Una piccola luce in fondo al tunnel. La Fiorentina batte il Pisa 1-0 nel sentitissimo derby toscano, vince per la prima volta due partite di fila in stagione e dopo tante, tantissime giornate, esce dalla zona retrocessione salendo a quota 24 punti in classifica a pari punti di Lecce e Cremonese. La lotta retrocessione Un successo meritato quello dei viola, bravi nel primo tempo a sbloccare la partita, non abili però a chiudere la gara, con quel pizzico di sofferenza finale dettato dalla voglia del Pisa di pareggiare un match che invece spinge i nerazzurri verso la Serie B, con un ultimo posto con il Verona a nove lunghezze dalla salvezza che rappresenta una quasi certa condanna. Kean, terza partita in gol A decidere la partita un gol dell'uomo più atteso, Moise Kean. L'attaccante della Fiorentina ha segnato per la terza partita consecutiva, non accadeva da novembre 2024 - quando realizzò cinque gol in tre gare con Torino, Verona e Como - ed è salito che porta a nove gol stagionali, otto in Serie A, uno in Conference League.

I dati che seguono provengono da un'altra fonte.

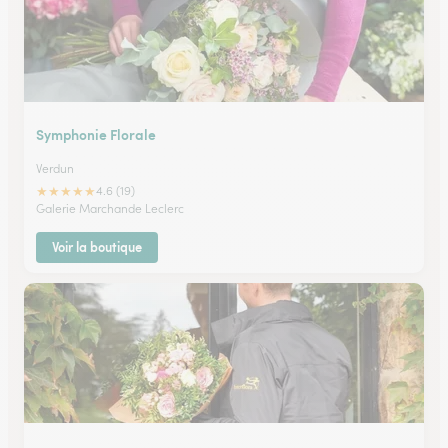
Symphonie Florale
Verdun
★
★
★
★
★
4.6 (19)
Galerie Marchande Leclerc
Voir la boutique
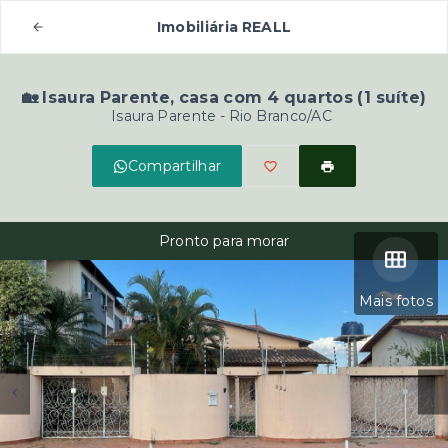
Imobiliária REALL
🏡 Isaura Parente, casa com 4 quartos (1 suíte)
Isaura Parente - Rio Branco/AC
Compartilhar
Pronto para morar
Mais fotos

Una partita, quella di Kean, di rara potenza, con altre occasioni fallite e con Nicolas, portiere del Pisa, protagonista di tante parate decisive. Un messaggio, quello di Kean, anche a Gattuso, di un attaccante ritrovato proprio a ridosso del mese decisivo per i play-off mondiali. La rivoluzione in società e panchina Nel finale qualche mischia e qualche cross pericoloso di Cuadrado, senza però beffa per la Fiorentina nei minuti di recupero, come accaduto in altre partite. Per un successo che vale ossigeno e che, dopo tanti mesi di difficoltà, un cambio nella direzione sportiva - Paratici per Pradé – un cambio in panchina - Vanoli per Pioli - e una mini rivoluzione nel mercato invernale significa salvezza. Mai così vicina per posizione in classifica, atteggiamento e, soprattutto, punti.